The quality of a semiconductor material can considerably influence the performance of a solid-state device produced from said material. Solid-state devices can suffer from inferior lifetimes and operating characteristics when the semiconductor material has an undesirable density of crystal defects, for example dislocations. Such problems have hindered the development of semiconductors including gallium nitride (GaN), other Group III-nitrides (e.g., AlN, InN, GaInN) and other mixed nitrides (referred to herein as “III-nitrides”) as well as certain Group III-V compounds; and of certain other compound materials (e.g., IV, II-VI materials) generally. For many of these materials suitable and commercially useful growth substrates have limited availability and poor crystal quality. A suitable substrate closely matches the crystal properties of the target material to be grown; if these properties do not closely match, the resulting material usually has an unacceptable density of dislocations.
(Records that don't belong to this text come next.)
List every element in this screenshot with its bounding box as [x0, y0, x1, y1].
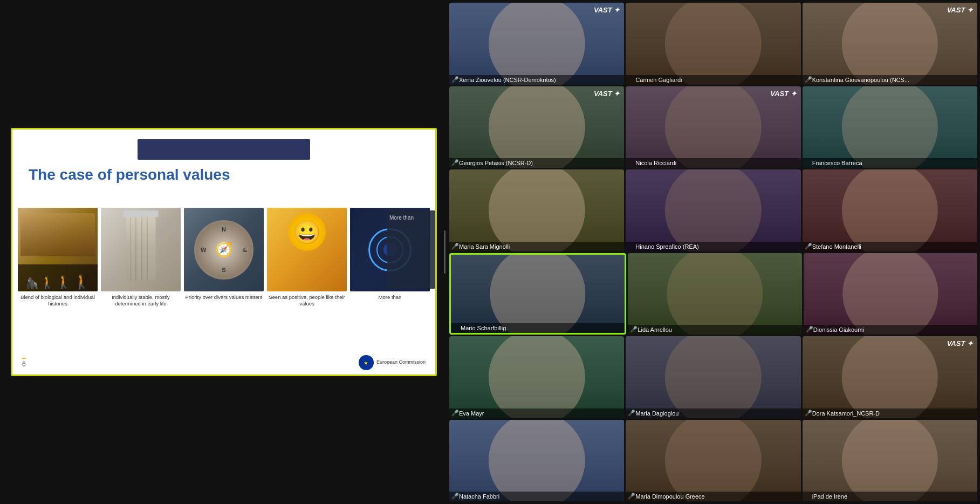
- face-p18: [842, 420, 938, 502]
- divider: [442, 0, 447, 504]
- video-row-4: Mario Scharfbillig 🎤 Lida Arnellou 🎤 Dio…: [449, 253, 977, 335]
- video-tile-p6: Francesco Barreca: [803, 86, 977, 168]
- video-tile-p11: 🎤 Lida Arnellou: [628, 253, 801, 335]
- video-row-6: 🎤 Natacha Fabbri 🎤 Maria Dimopoulou Gree…: [449, 420, 977, 502]
- video-row-3: 🎤 Maria Sara Mignolli Hinano Spreafico (…: [449, 169, 977, 251]
- face-p17: [665, 420, 761, 502]
- video-row-5: 🎤 Eva Mayr 🎤 Maria Dagioglou VAST ✦ 🎤 Do…: [449, 336, 977, 418]
- face-p11: [667, 253, 763, 335]
- slide-footer: 6 ★ European Commission: [22, 355, 426, 370]
- dark-box-text: More than: [387, 210, 435, 225]
- participant-name-p8: Hinano Spreafico (REA): [626, 242, 800, 251]
- face-p3: [842, 3, 938, 85]
- participant-name-p12: 🎤 Dionissia Giakoumi: [804, 325, 977, 335]
- video-tile-p1: VAST ✦ 🎤 Xenia Ziouvelou (NCSR-Demokrito…: [449, 3, 624, 85]
- participant-name-p16: 🎤 Natacha Fabbri: [449, 492, 624, 501]
- ec-logo-area: ★ European Commission: [359, 355, 426, 370]
- slide-images-row: 🦍 🚶 🚶 🚶 N: [18, 208, 430, 291]
- video-tile-p5: VAST ✦ Nicola Ricciardi: [626, 86, 800, 168]
- participant-name-p18: iPad de Irène: [803, 492, 977, 501]
- presentation-slide: The case of personal values 🦍 🚶 🚶 �: [11, 128, 437, 376]
- video-tile-p14: 🎤 Maria Dagioglou: [626, 336, 800, 418]
- participant-name-p3: 🎤 Konstantina Giouvanopoulou (NCS...: [803, 75, 977, 85]
- face-p16: [489, 420, 585, 502]
- slide-page-number: 6: [22, 358, 26, 368]
- ec-label: European Commission: [376, 359, 426, 366]
- video-tile-p16: 🎤 Natacha Fabbri: [449, 420, 624, 502]
- face-p15: [842, 336, 938, 418]
- slide-area: The case of personal values 🦍 🚶 🚶 �: [0, 0, 442, 504]
- video-tile-p18: iPad de Irène: [803, 420, 977, 502]
- participant-name-p9: 🎤 Stefano Montanelli: [803, 242, 977, 251]
- vast-logo-p5: VAST ✦: [770, 90, 796, 98]
- slide-header-bar: [138, 139, 310, 160]
- main-container: The case of personal values 🦍 🚶 🚶 �: [0, 0, 980, 504]
- video-tile-p10: Mario Scharfbillig: [449, 253, 626, 335]
- slide-image-2: [101, 208, 181, 291]
- emoji-face: 😀: [288, 213, 326, 251]
- video-tile-p2: Carmen Gagliardi: [626, 3, 800, 85]
- caption-5: More than: [350, 294, 430, 308]
- participant-name-p13: 🎤 Eva Mayr: [449, 408, 624, 418]
- participant-name-p6: Francesco Barreca: [803, 158, 977, 168]
- video-tile-p15: VAST ✦ 🎤 Dora Katsamori_NCSR-D: [803, 336, 977, 418]
- caption-1: Blend of biological and individual histo…: [18, 294, 98, 308]
- face-p9: [842, 169, 938, 251]
- participant-name-p17: 🎤 Maria Dimopoulou Greece: [626, 492, 800, 501]
- participant-name-p1: 🎤 Xenia Ziouvelou (NCSR-Demokritos): [449, 75, 624, 85]
- vast-logo: VAST ✦: [594, 6, 620, 14]
- face-p8: [665, 169, 761, 251]
- video-tile-p17: 🎤 Maria Dimopoulou Greece: [626, 420, 800, 502]
- video-tile-p13: 🎤 Eva Mayr: [449, 336, 624, 418]
- participant-name-p10: Mario Scharfbillig: [451, 323, 625, 333]
- face-p1: [489, 3, 585, 85]
- video-tile-p8: Hinano Spreafico (REA): [626, 169, 800, 251]
- video-tile-p9: 🎤 Stefano Montanelli: [803, 169, 977, 251]
- face-p14: [665, 336, 761, 418]
- video-tile-p4: VAST ✦ 🎤 Georgios Petasis (NCSR-D): [449, 86, 624, 168]
- caption-2: Individually stable, mostly determined i…: [101, 294, 181, 308]
- video-row-1: VAST ✦ 🎤 Xenia Ziouvelou (NCSR-Demokrito…: [449, 3, 977, 85]
- participant-name-p2: Carmen Gagliardi: [626, 75, 800, 85]
- participant-name-p15: 🎤 Dora Katsamori_NCSR-D: [803, 408, 977, 418]
- divider-line: [444, 230, 446, 274]
- participant-name-p11: 🎤 Lida Arnellou: [628, 325, 801, 335]
- face-p2: [665, 3, 761, 85]
- face-p4: [489, 86, 585, 168]
- slide-title: The case of personal values: [29, 166, 230, 183]
- video-tile-p12: 🎤 Dionissia Giakoumi: [804, 253, 977, 335]
- face-p13: [489, 336, 585, 418]
- vast-logo-p4: VAST ✦: [594, 90, 620, 98]
- video-tile-p7: 🎤 Maria Sara Mignolli: [449, 169, 624, 251]
- vast-logo-p3: VAST ✦: [947, 6, 973, 14]
- slide-image-3: N S W E 🧭: [184, 208, 264, 291]
- video-row-2: VAST ✦ 🎤 Georgios Petasis (NCSR-D) VAST …: [449, 86, 977, 168]
- vast-logo-p15: VAST ✦: [947, 339, 973, 348]
- participant-name-p7: 🎤 Maria Sara Mignolli: [449, 242, 624, 251]
- slide-image-4: 😀: [267, 208, 347, 291]
- slide-image-1: 🦍 🚶 🚶 🚶: [18, 208, 98, 291]
- caption-3: Priority over divers values matters: [184, 294, 264, 308]
- slide-dark-overlay: More than: [387, 210, 435, 289]
- participant-name-p4: 🎤 Georgios Petasis (NCSR-D): [449, 158, 624, 168]
- slide-captions-row: Blend of biological and individual histo…: [18, 294, 430, 308]
- video-tile-p3: VAST ✦ 🎤 Konstantina Giouvanopoulou (NCS…: [803, 3, 977, 85]
- caption-4: Seen as positive, people like their valu…: [267, 294, 347, 308]
- participant-name-p5: Nicola Ricciardi: [626, 158, 800, 168]
- participant-name-p14: 🎤 Maria Dagioglou: [626, 408, 800, 418]
- face-p12: [842, 253, 938, 335]
- video-grid-area: VAST ✦ 🎤 Xenia Ziouvelou (NCSR-Demokrito…: [447, 0, 980, 504]
- face-p6: [842, 86, 938, 168]
- face-p10: [490, 253, 586, 335]
- ec-logo-circle: ★: [359, 355, 374, 370]
- mic-indicator-p1: 🎤: [451, 76, 459, 83]
- face-p7: [489, 169, 585, 251]
- face-p5: [665, 86, 761, 168]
Specifically, in the case of GaN, crystal quality can be improved by pre-treatment of the growth substrates, e.g., by nitridization and other chemical modifications; by growing thin, low temperature buffer layers of other III nitrides, e.g., AlN or GaN, by thermal annealing, and the like. Methods such as epitaxial lateral overgrowth (ELO) and its variants (PENDEO, FIELO, etc) have proven successful in reducing dislocation density. However, these common methods often utilize lithographically produced masking elements that often produce materials with a non-uniform distribution of surface dislocations, undesirable in many applications. Some alternative methods of dislocation reduction for producing homogenous surface dislocation densities have utilized in-situ (or ex-situ) deposition methods to impede dislocation progression, in some instances with the addition of etchants to enhance surface dislocation dimensions. Examples of such impeding methods include US patent publication U.S. 2007/0259504, Tanaka et al. Japanese Journal of Applied Physics 39 L831 2000 and Zang et al. Journal of Applied Physics 101 093502 2007. Further alternative methods of dislocation reduction aim to limit dislocation propagation into the growing layer by, at an intermediate stage of growth of a GaN layer, enhancing defects present at the surface of the GaN layer by etching, then plugging plugging the enhanced surface defects with a masking material on which GaN does not readily nucleate, and then continuing GaN growth. Examples of such methods include US provisional patent application 61/127,720 filed May 14, 2008, which is incorporated herein by reference in its entirety.
Layers and crystals of III-nitrides of improved quality are desirable. Although applicable processes for doing so are available in the prior art and succeed to a certain degree in reducing the dislocation density in III-nitride materials, a method capable of producing greater dislocation reduction and uniformity of distribution is desirable.